- Genre: Drama
- Written by: Gwyneth Hughes
- Directed by: Alex Kalymnios
- Country of origin: United Kingdom
- Original language: English
- No. of episodes: 2

Production
- Executive producers: Susan Hogg; Gwyneth Hughes; Gaynor Holmes;
- Production location: Northern Ireland
- Production company: Studio Lambert

Original release
- Network: BBC One
- Release: 10 May – 11 May 2021

= Three Families =

Three Families is a British two-part television drama series developed by Studio Lambert for BBC One. It is directed by Alex Kalymnios from a script by Gwyneth Hughes. Set in Northern Ireland between 2013 and 2019 when abortion was de facto decriminalised, it is a dramatisation of true stories from families who were affected by its restrictive abortion laws. It aired on BBC One on 10 and 11 May 2021.

==Premise==
===Episode 1===
This episode takes place between 2013 and 2015.

Northern Ireland, 2013. A mother is forced to question her own beliefs when her teenage daughter reveals she is pregnant. Intent only on protecting her child, Theresa makes a hard choice. But as word starts to get out, she discovers that she could face a prison sentence for breaking one of Northern Ireland's most controversial laws.

Young newlyweds Hannah and Jonathan are devastated when they learn that their much-wanted baby will not survive the pregnancy. In their grief, the couple speak to their doctor about their options, only to realise how limited their choices are.

===Episode 2===
This episode takes place between 2015 and 2019.

Determined to change the law, Hannah throws herself into campaigning. Her fight brings victory in the High Court, which soon turns to frustration with the political powers at Stormont. Meanwhile, first-time older mother Rosie discovers there is no legal remedy to the heartbreaking complications with her pregnancy.

Theresa learns her trial date, but she still hasn't told Orla that she's facing prison for what they did.

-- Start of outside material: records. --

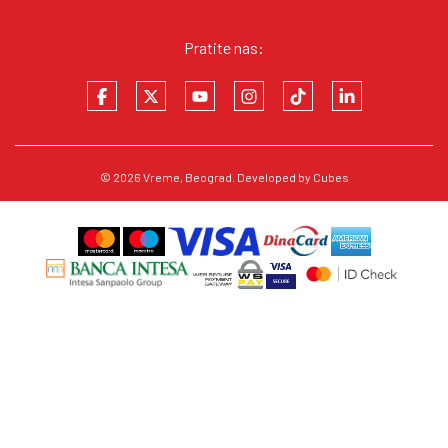
Pratite nas:
© 2026
Vreme
, Beograd. Developed by
Cubes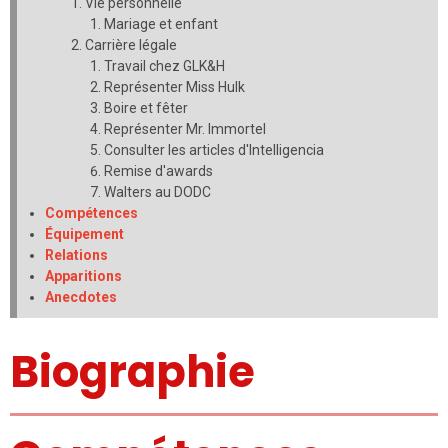
Vie personnelle
Mariage et enfant
Carrière légale
Travail chez GLK&H
Représenter Miss Hulk
Boire et fêter
Représenter Mr. Immortel
Consulter les articles d'Intelligencia
Remise d'awards
Walters au DODC
Compétences
Équipement
Relations
Apparitions
Anecdotes
Biographie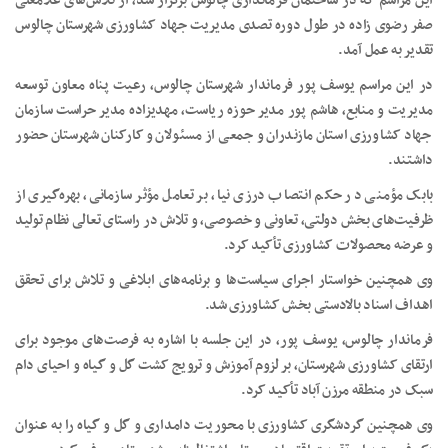
این مراسم که در ساختمان فرمانداری چالوس برگزار شد، از تلاش‌های غلامعلی
صفر رضوی زاده در طول دوره تصدی مدیریت جهاد کشاورزی شهرستان چالوس
تقدیر به عمل آمد.
در این مراسم یوسف پور فرماندار شهرستان چالوس، رعیت پناه معاون توسعه
مدیریت و منابع، هاشم پور مدیر حوزه ریاست، مهدیزاده مدیر حراست سازمان
جهاد کشاورزی استان مازندران و جمعی از مسئولان و کارکنان شهرستان حضور
داشتند.
بابک مؤمنی در حکم انتصاب درزی نیا، بر تعامل مؤثر سازمانی، بهره‌گیری از
ظرفیت‌های بخش دولتی، تعاونی و خصوصی، و تلاش در راستای تعالی نظام تولید
و عرضه محصولات کشاورزی تأکید کرد.
وی همچنین خواستار اجرای سیاست‌ها و برنامه‌های ابلاغی و تلاش برای تحقق
اهداف اسناد بالادستی بخش کشاورزی شد.
فرماندار چالوس، یوسف پور، در این جلسه با اشاره به فرصت‌های موجود برای
ارتقای کشاورزی شهرستان، بر لزوم آموزش و ترویج کشت گل و گیاه و احیای دام
سبک در منطقه مرزن آباد تأکید کرد.
وی همچنین گردشگری کشاورزی با محوریت دامداری و گل و گیاه را به عنوان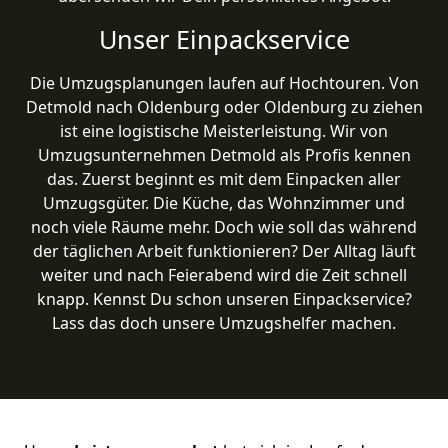
Unser Einpackservice
Die Umzugsplanungen laufen auf Hochtouren. Von
Detmold nach Oldenburg oder Oldenburg zu ziehen
ist eine logistische Meisterleistung. Wir von
Umzugsunternehmen Detmold als Profis kennen
das. Zuerst beginnt es mit dem Einpacken aller
Umzugsgüter. Die Küche, das Wohnzimmer und
noch viele Räume mehr. Doch wie soll das während
der täglichen Arbeit funktionieren? Der Alltag läuft
weiter und nach Feierabend wird die Zeit schnell
knapp. Kennst Du schon unseren Einpackservice?
Lass das doch unsere Umzugshelfer machen.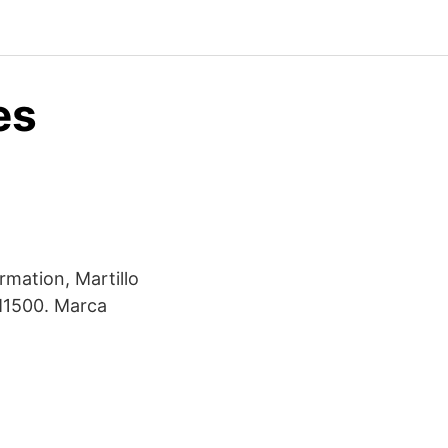
es
mation, Martillo
M1500. Marca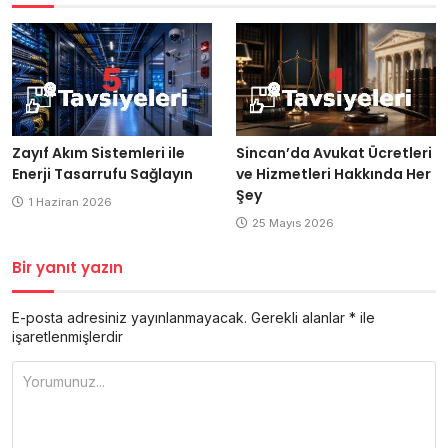
Zayıf Akım Sistemleri ile
Sincan’da Avukat Ücretleri
Enerji Tasarrufu Sağlayın
ve Hizmetleri Hakkında Her
Şey
1 Haziran 2026
25 Mayıs 2026
Bir yanıt yazın
E-posta adresiniz yayınlanmayacak.
Gerekli alanlar
*
ile
işaretlenmişlerdir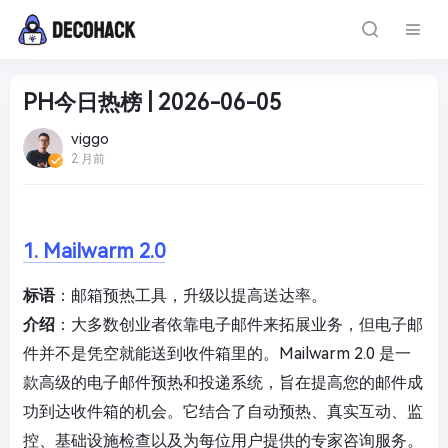
PH今日热榜 | 2026-06-05
viggo
2 月前
1. Mailwarm 2.0
标语
：邮箱预热工具，升级以提高送达率。
介绍
：大多数创业者依靠电子邮件来拓展业务，但电子邮
件并不是凭空就能送到收件箱里的。Mailwarm 2.0 是一
款高级的电子邮件预热和投递系统，旨在提高您的邮件成
功到达收件箱的机会。它结合了自动预热、真实互动、监
控、基础设施检查以及为每位用户提供的专家咨询服务。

When Orla discovers the truth, she insists on supporting her mother to challenge the prosecution.

==Cast==
- Sinéad Keenan as Theresa Ryan, a Catholic stay-at-home mother
- Amy James-Kelly as Hannah Kennedy, a young Protestant newlywed
- Lola Petticrew as Orla Healy, Theresa's 15-year-old daughter from a previous relationship
- Colin Morgan as Jonathan Kennedy, Hannah's husband
- Owen McDonnell as Mark Ryan, Theresa's husband and Orla's stepfather
- Genevieve O'Reilly as Rosie Fortress, a 40-year-old with depression
- Prasanna Puwanarajah as David Fortress, Rosie's English husband
- Vanessa Emme as Rachel Donleavy, Theresa's lawyer
- Ger Ryan as Kathleen Nolan, Theresa's mother
- Kerri Quinn as Louise Byrne, Theresa's friend and an anti-abortion campaigner
- Gráinne Keenan as Jenny Anderson, a pro-choice campaigner
- Dearbhla Molloy as Eileen O'Donnell, a veteran pro-choice campaigner and republican

==Production==
===Development===
Originally titled When It Happens to You, Charlotte Moore and Piers Wenger commissioned the series in 2019 from Studio Lambert for BBC One. Gwyneth Hughes wrote the script and served as an executive producer, and Alex Kalymnios directed. Also executive producing were Susan Hogg and Gaynor Holmes.

Hogg grew up in Northern Ireland herself and wanted to tell this story for a long time. Hughes and the team at Studio Lambert spent months researching. They met with families and individuals affected by its restrictive abortion laws. For the sake of anonymity, names and locations were changed for the series.

===Casting===
A press release confirmed the cast about a month before the series aired, with Sinéad Keenan, Lola Petticrew, Amy James-Kelly, and Genevieve O’Reilly featuring as well as Colin Morgan, Owen McDonnell, Kerri Quinn, and Prasanna Puwanarajah.

===Filming===
Principal photography took place on location in 2020, and was one of the first UK productions that managed to take place despite the COVID-19 pandemic. Locations included Belfast, Antrim, Whitehead, Ballyhornan, and Ballymena.

==Release==
A trailer was released on 30 April 2021. The first episode premiered on BBC One on 10 May, and the second on 11 May. In Australia, the drama aired on 9 June on BBC First. Later on 23 November, it premiered in Ireland on RTÉ One.

In 2022, it was announced the drama would have an international release via Sundance Now that 28 July.